Kalite ve kârlılık gibi kavramlar, niteliğin ifadesidir ve şimdiye dek yapabildiklerimizin bir sonraki aşamasına geçişi özendirir. Bu tabloya bakın ve söyleyin; TİM verilerinde bazı sektörlerin ihracat kilogram fiyatı, hangi alanlara yoğunlaşmamız gerektiğini anlatıyor bize.
Bundan da önemlisi, ihracatın ithalatı karşılama oranıdır. Şu anda ülkemiz 100 $'lık ihracat için 65 $'lık ithalat yapıyor. İhracat artarken ithalatı da şişirdiğimiz bir gerçek. Eğer bu dışa bağımlılık oranını aşağı çekemezsek 2023'te 500 milyar $'lık ihracat için en az 800 milyar $'lık ithalat şart olacak.
Burada ihracatın hamalı mı efendisi mi olacağız; kararını vermek zorundayız. Aslında bu kararı çoktan verdik fakat alışkanlıklarımız hala düşük katma değerli üretimde... Bu açıdan bizim yeni bir yönteme ihtiyacımız var.
Ben yöntem olarak, ihracatın ithalata olan bağımlılık yüzdesinin esas alınıp belli bir limit getirilmesi gerektiğini düşünüyorum. Misal bir sektör veya mal grubunda 100 $'lık ithalat için 20 $'dan aşağı ithalat şartı getirilebilir.
Yerli ve milli sanayimizi dışa bağımlılıktan kurtarmak için bazı köklü kararlar almanın zamanı gelmiş bulunuyor.

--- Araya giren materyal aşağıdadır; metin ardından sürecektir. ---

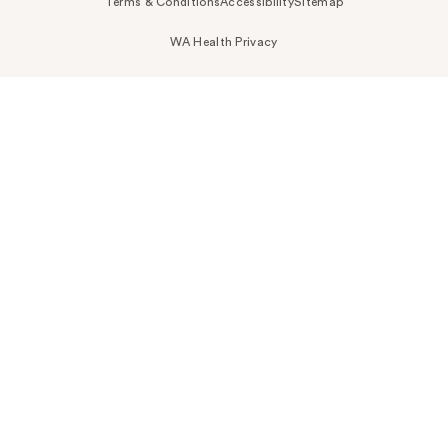
Terms & Conditions
Accessibility
Sitemap
WA Health Privacy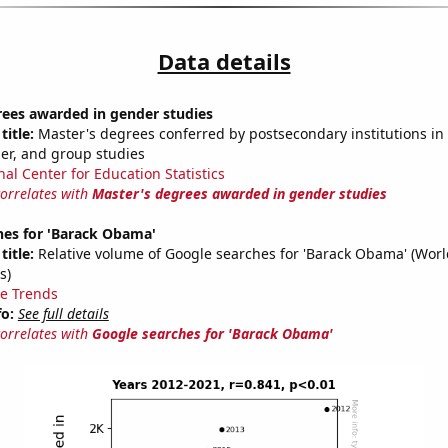
Data details
rees awarded in gender studies
title:
Master's degrees conferred by postsecondary institutions in 
der, and group studies
nal Center for Education Statistics
correlates with
Master's degrees awarded in gender studies
hes for 'Barack Obama'
title:
Relative volume of Google searches for 'Barack Obama' (Wor
s)
e Trends
fo:
See full details
correlates with
Google searches for 'Barack Obama'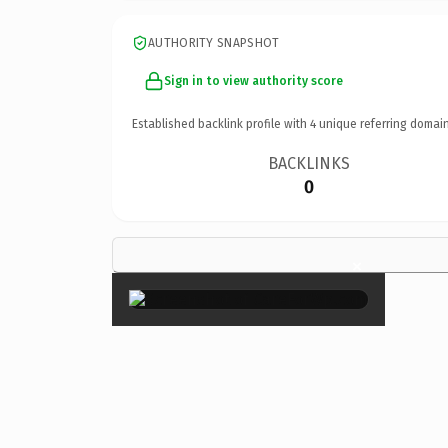
AUTHORITY SNAPSHOT
Sign in to view authority score
Established backlink profile with
4
unique referring domain
BACKLINKS
0
×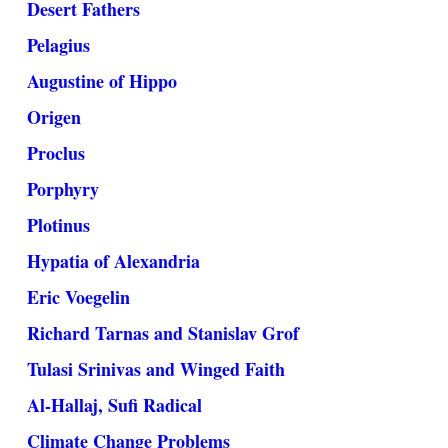
Desert Fathers
Pelagius
Augustine of Hippo
Origen
Proclus
Porphyry
Plotinus
Hypatia of Alexandria
Eric Voegelin
Richard Tarnas and Stanislav Grof
Tulasi Srinivas and Winged Faith
Al-Hallaj, Sufi Radical
Climate Change Problems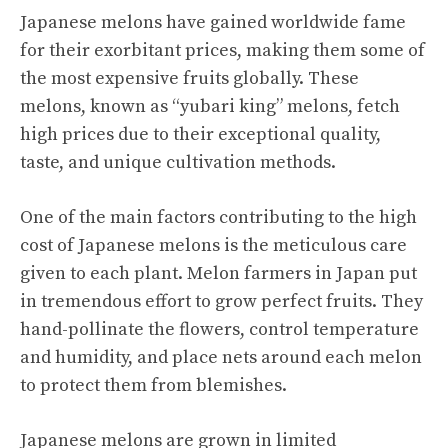
Japanese melons have gained worldwide fame
for their exorbitant prices, making them some of
the most expensive fruits globally. These
melons, known as “yubari king” melons, fetch
high prices due to their exceptional quality,
taste, and unique cultivation methods.
One of the main factors contributing to the high
cost of Japanese melons is the meticulous care
given to each plant. Melon farmers in Japan put
in tremendous effort to grow perfect fruits. They
hand-pollinate the flowers, control temperature
and humidity, and place nets around each melon
to protect them from blemishes.
Japanese melons are grown in limited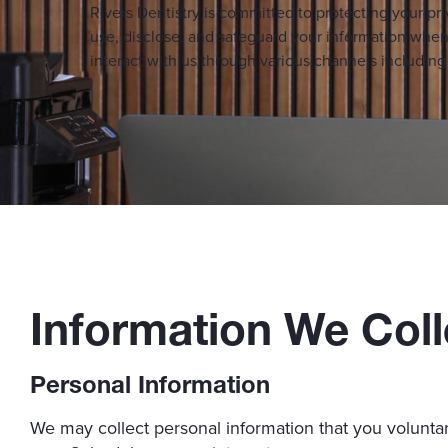
Rivers Dentistry is committed to protecting your pri
use, disclose, and safeguard your information when 
interact with us through various channels includi
Information We Coll
Personal Information
We may collect personal information that you voluntar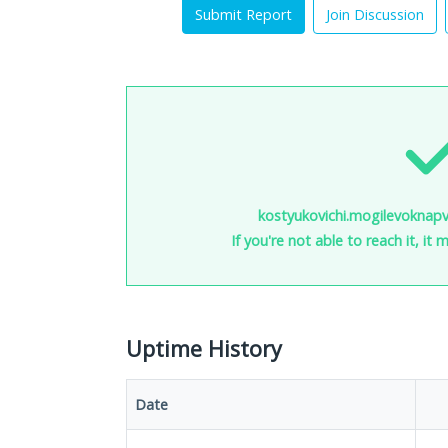
Submit Report
Join Discussion
kostyukovichi.mogilevoknapv
If you're not able to reach it, it
Uptime History
Date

Kazandırmıyorsa ihracat yapmanın ne âlemi var? Öyle sektörler biliyorum ki ithalatı şişirmekten başka işe yaramıyor.
İhraç ürünlerinde daha az ithalat yapma yönünde alınacak karar ve teşvikler sayesinde ihracatın kilogram değeri artar ve cari açık üzerindeki baskı azalabilir. Özetle kazandırmıyorsa ihraç etmeyelim.